Should a line below contain the word "уровень", report it.

......

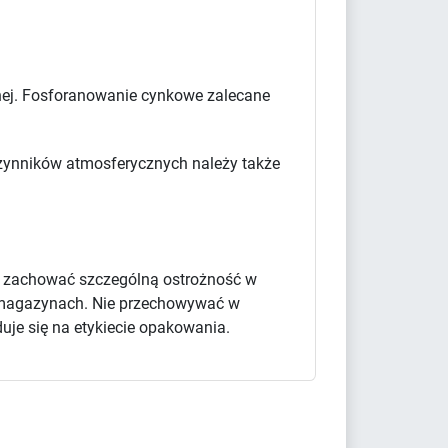
cznej. Fosforanowanie cynkowe zalecane
 czynników atmosferycznych należy także
y zachować szczególną ostrożność w
 i magazynach. Nie przechowywać w
uje się na etykiecie opakowania.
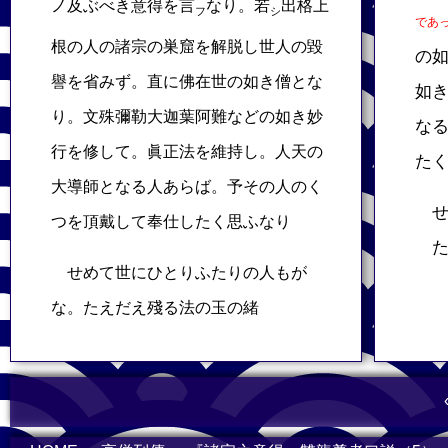
ノ及ぶべき意得を言
なり。若
出格上
フ
シ
であ
根の人の諸宗の巣窟を解脱し世人の毀
の
譽を省みず。直に佛在世の如き僧とな
如
り。文殊彌勒大迦葉阿難などの如き妙
な
行を修して。眞正法を維持し。人天の
た
大導師となる人あらば。予その人のく
せ
つを頂戴して奉仕したく思ふなり
た
せめて世にひとりふたりの人もが
な。たえだえ殘る法の玉の緒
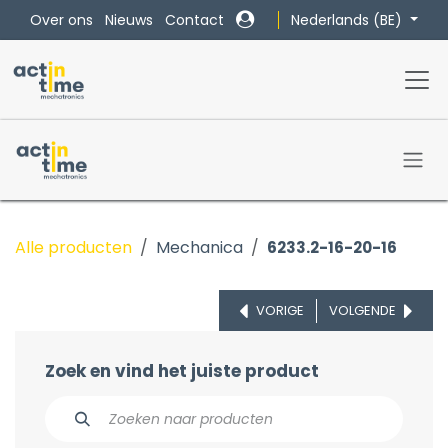
Overslaan naar inhoud
Nederlands (BE)
Over ons
Nieuws
Contact
Alle producten
Mechanica
6233.2-16-20-16
VORIGE
VOLGENDE
Zoek en vind het juiste product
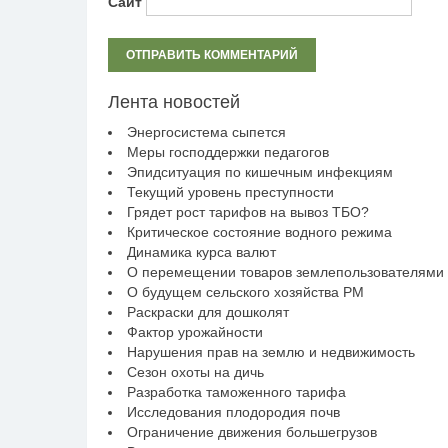
Сайт
Лента новостей
Энергосистема сыпется
Меры господдержки педагогов
Эпидситуация по кишечным инфекциям
Текущий уровень преступности
Грядет рост тарифов на вывоз ТБО?
Критическое состояние водного режима
Динамика курса валют
О перемещении товаров землепользователями
О будущем сельского хозяйства РМ
Раскраски для дошколят
Фактор урожайности
Нарушения прав на землю и недвижимость
Сезон охоты на дичь
Разработка таможенного тарифа
Исследования плодородия почв
Ограничение движения большегрузов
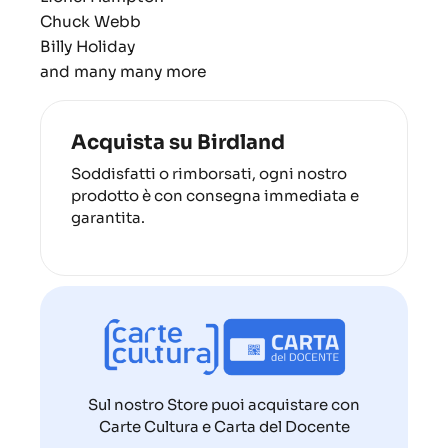
Chuck Webb
Billy Holiday
and many many more
Acquista su Birdland
Soddisfatti o rimborsati, ogni nostro
prodotto è con consegna immediata e
garantita.
Sul nostro Store puoi acquistare con
Carte Cultura e Carta del Docente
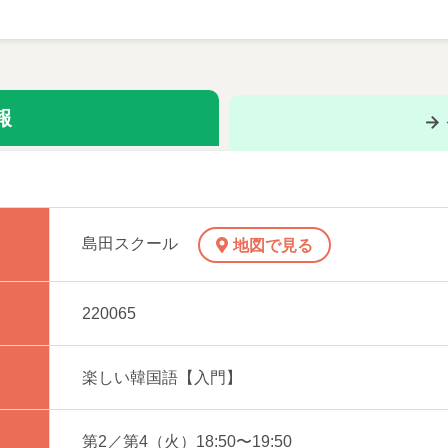
んでいくクラスです。
の言葉を、のんびり楽しく、金先生と学びましょう♪
報
らご確認いただけます。
島田スクール
地図で見る
チラ◆
220065
楽しい韓国語【入門】
型会話のマスターを目指し、基礎からの表現力を増やしたい方
第2／第4（火）18:50〜19:50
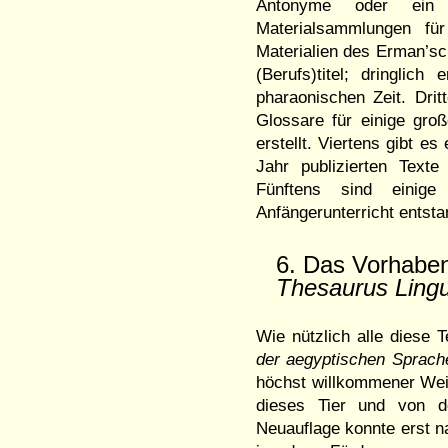
Antonyme oder ein V
Materialsammlungen fü
Materialien des Erman’sc
(Berufs)titel; dringlic
pharaonischen Zeit. Dri
Glossare für einige gro
erstellt. Viertens gibt e
Jahr publizierten Texte
Fünftens sind einige
Anfängerunterricht entsta
6. Das Vorhabe
Thesaurus Ling
Wie nützlich alle diese 
der aegyptischen Sprach
höchst willkommener Wei
dieses Tier und von do
Neuauflage konnte erst 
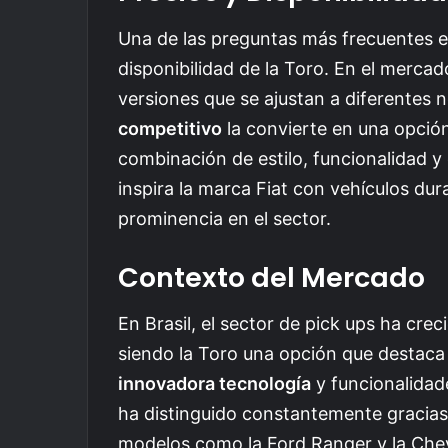
Una de las preguntas más frecuentes ent
disponibilidad de la Toro. En el mercado
versiones que se ajustan a diferentes 
competitivo
la convierte en una opció
combinación de estilo, funcionalidad 
inspira la marca Fiat con vehículos dur
prominencia en el sector.
Contexto del Mercado
En Brasil, el sector de pick ups ha cr
siendo la Toro una opción que destaca
innovadora tecnología
y funcionalidad
ha distinguido constantemente gracias 
modelos como la Ford Ranger y la Chev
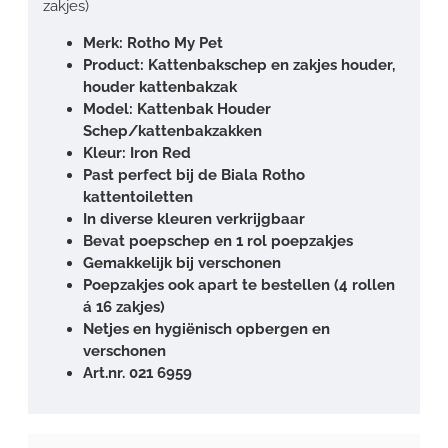
zakjes)
Merk: Rotho My Pet
Product: Kattenbakschep en zakjes houder,
houder kattenbakzak
Model: Kattenbak Houder
Schep/kattenbakzakken
Kleur: Iron Red
Past perfect bij de Biala Rotho
kattentoiletten
In diverse kleuren verkrijgbaar
Bevat poepschep en 1 rol poepzakjes
Gemakkelijk bij verschonen
Poepzakjes ook apart te bestellen (4 rollen
á 16 zakjes)
Netjes en hygiënisch opbergen en
verschonen
Art.nr. 021 6959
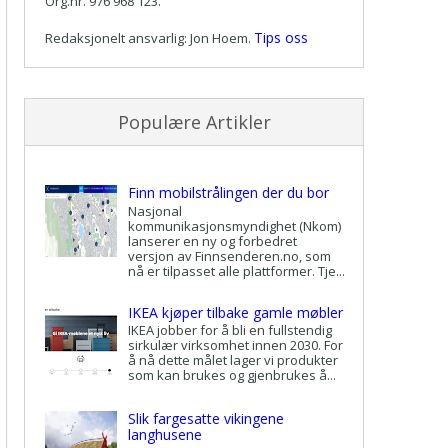
Org.nr. 976 968 123.
Tips oss
Redaksjonelt ansvarlig: Jon Hoem.
Populære Artikler
Finn mobilstrålingen der du bor
Nasjonal
kommunikasjonsmyndighet (Nkom)
lanserer en ny og forbedret
versjon av Finnsenderen.no, som
nå er tilpasset alle plattformer. Tje...
IKEA kjøper tilbake gamle møbler
IKEA jobber for å bli en fullstendig
sirkulær virksomhet innen 2030. For
å nå dette målet lager vi produkter
som kan brukes og gjenbrukes å...
Slik fargesatte vikingene
langhusene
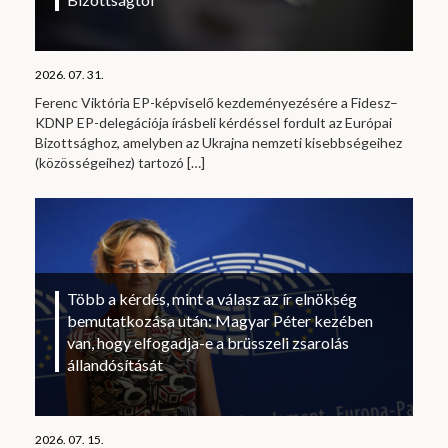
2026. 07. 31.
Ferenc Viktória EP-képviselő kezdeményezésére a Fidesz–
KDNP EP-delegációja írásbeli kérdéssel fordult az Európai
Bizottsághoz, amelyben az Ukrajna nemzeti kisebbségeihez
(közösségeihez) tartozó
[…]
Több a kérdés, mint a válasz az ír elnökség
bemutatkozása után: Magyar Péter kezében
van, hogy elfogadja-e a brüsszeli zsarolás
állandósítását
2026. 07. 15.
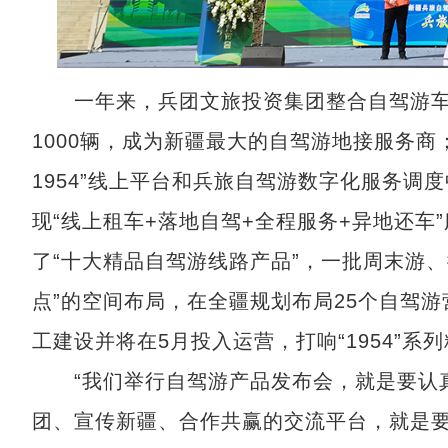
一年来，兵团文旅投资集团整合自驾游车辆
1000辆，成为新疆最大的自驾游地接服务
1954”线上平台和兵旅自驾游数字化服务
现“线上租车+落地自驾+全程服务+异地还
了“十大精品自驾游线路产品”，一批周末游
点”的空间布局，在全疆规划布局25个自驾
工建设并将在5月投入运营，打响“1954”系
“我们举行自驾游产品发布会，就是要认真
团、宣传新疆、合作共赢的交流平台，就是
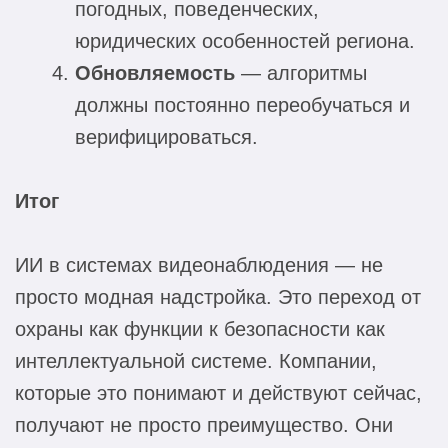
погодных, поведенческих,
юридических особенностей региона.
Обновляемость
— алгоритмы
должны постоянно переобучаться и
верифицироваться.
Итог
ИИ в системах видеонаблюдения — не
просто модная надстройка. Это переход от
охраны как функции к безопасности как
интеллектуальной системе. Компании,
которые это понимают и действуют сейчас,
получают не просто преимущество. Они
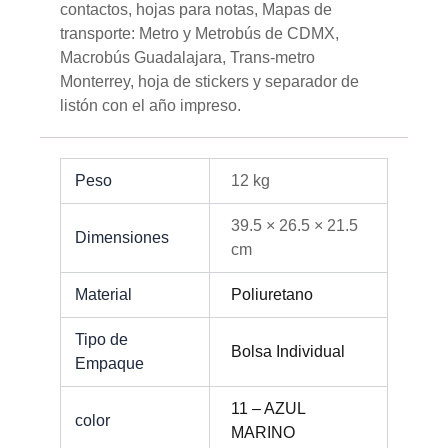
contactos, hojas para notas, Mapas de
transporte: Metro y Metrobús de CDMX,
Macrobús Guadalajara, Trans-metro
Monterrey, hoja de stickers y separador de
listón con el año impreso.
Peso
12 kg
39.5 × 26.5 × 21.5
Dimensiones
cm
Material
Poliuretano
Tipo de
Bolsa Individual
Empaque
11 – AZUL
color
MARINO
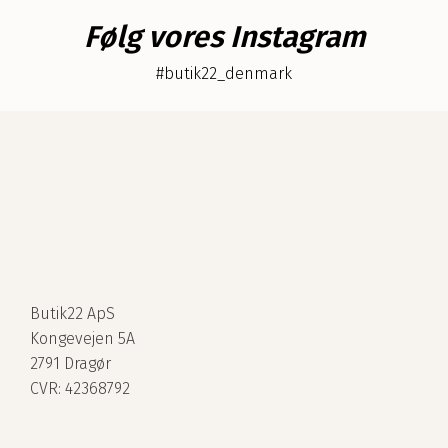
Følg vores Instagram
#butik22_denmark
Butik22 ApS
Kongevejen 5A
2791 Dragør
CVR: 42368792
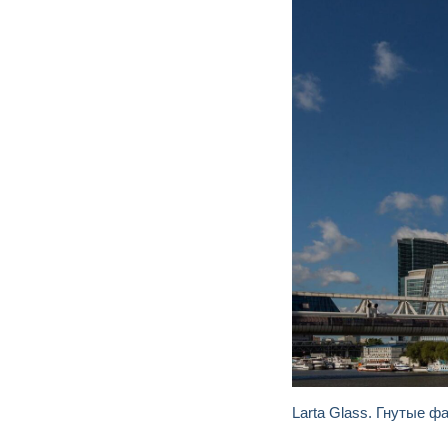
Larta Glass. Гнутые 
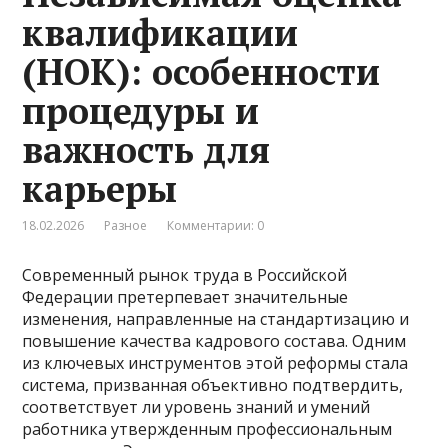
квалификации
(НОК): особенности
процедуры и
важность для
карьеры
18.02.2026
Разное
Комментарии: 0
Современный рынок труда в Российской
Федерации претерпевает значительные
изменения, направленные на стандартизацию и
повышение качества кадрового состава. Одним
из ключевых инструментов этой реформы стала
система, призванная объективно подтвердить,
соответствует ли уровень знаний и умений
работника утвержденным профессиональным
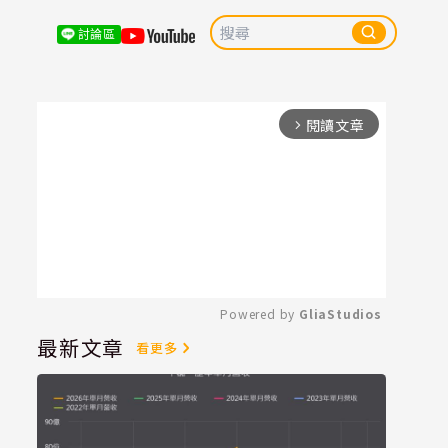
討論區
閱讀文章
arrow_forward_ios
Powered by 
GliaStudios
最新文章
看更多
Mute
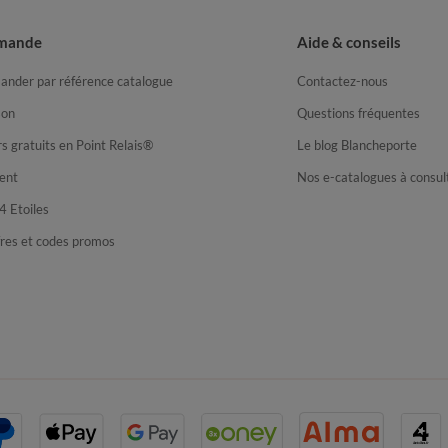
mande
Aide & conseils
nder par référence catalogue
Contactez-nous
son
Questions fréquentes
s gratuits en Point Relais®
Le blog Blancheporte
ent
Nos e-catalogues à consul
4 Etoiles
fres et codes promos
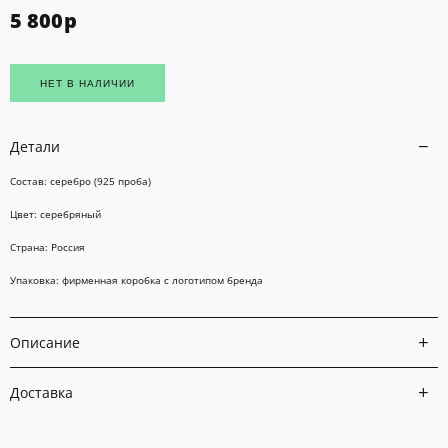
5 800
р
НЕТ В НАЛИЧИИ
Детали
Состав: серебро (925 проба)
Цвет: серебряный
Страна: Россия
Упаковка: фирменная коробка с логотипом бренда
Описание
Доставка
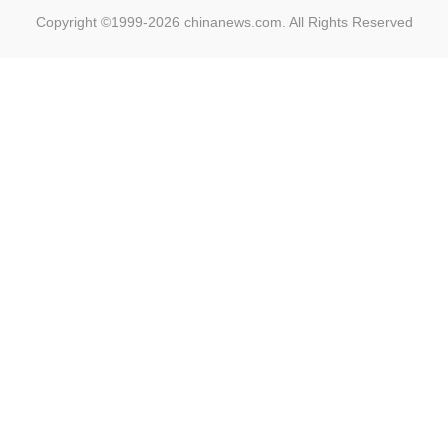
Copyright ©1999-2026
chinanews.com. All Rights Reserved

......

Reply:
Текущий уровень преступности
соответствует ли уровень знаний и умений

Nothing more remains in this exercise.